▸ Exercise objective
Exactly and only the lines below from the one containing "Kowalska di far" down to the one containing "ber, 24000 Périgueux" are wanted, both included; please exclude every picture.

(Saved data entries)
===
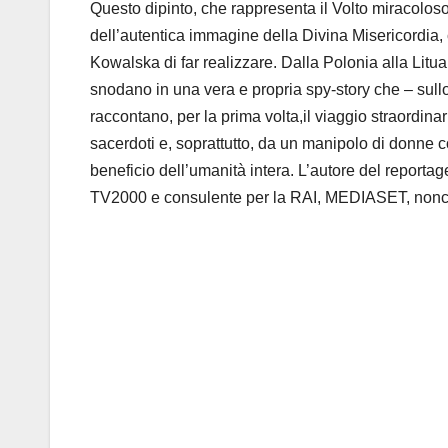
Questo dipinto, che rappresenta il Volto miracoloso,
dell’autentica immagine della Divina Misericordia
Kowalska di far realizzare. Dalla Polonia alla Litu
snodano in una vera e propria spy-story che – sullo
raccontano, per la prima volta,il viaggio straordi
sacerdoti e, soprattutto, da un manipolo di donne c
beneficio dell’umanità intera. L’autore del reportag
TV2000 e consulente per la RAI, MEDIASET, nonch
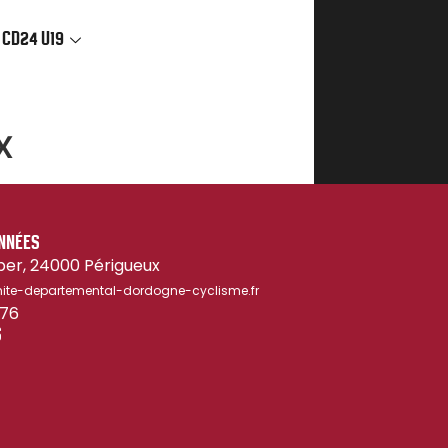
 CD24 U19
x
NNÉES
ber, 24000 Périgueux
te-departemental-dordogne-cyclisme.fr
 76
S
===
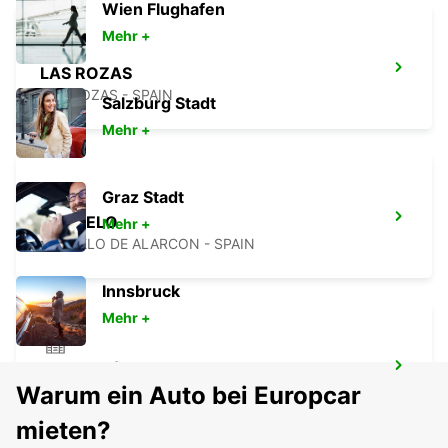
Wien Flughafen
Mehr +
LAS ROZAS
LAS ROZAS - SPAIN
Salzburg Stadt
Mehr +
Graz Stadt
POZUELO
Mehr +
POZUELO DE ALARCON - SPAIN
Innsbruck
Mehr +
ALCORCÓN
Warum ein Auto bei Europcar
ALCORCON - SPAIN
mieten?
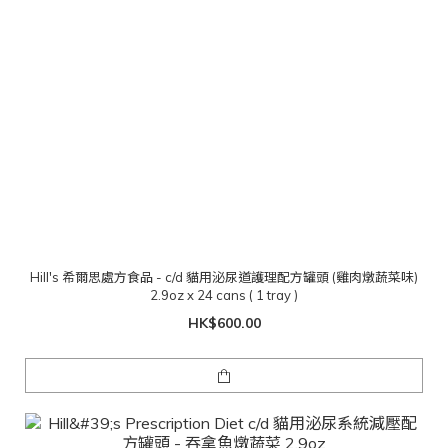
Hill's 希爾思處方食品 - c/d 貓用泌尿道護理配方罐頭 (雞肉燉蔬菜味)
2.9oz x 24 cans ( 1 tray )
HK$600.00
===
▸ Solution to this problem
Kowalska di far realizzare. Dalla Polonia alla Litu
snodano in una vera e propria spy-story che – sullo
raccontano, per la prima volta,il viaggio straordi
sacerdoti e, soprattutto, da un manipolo di donne c
beneficio dell’umanità intera. L’autore del reportag
TV2000 e consulente per la RAI, MEDIASET, nonch
 CD24 U19
x
NNÉES
ber, 24000 Périgueux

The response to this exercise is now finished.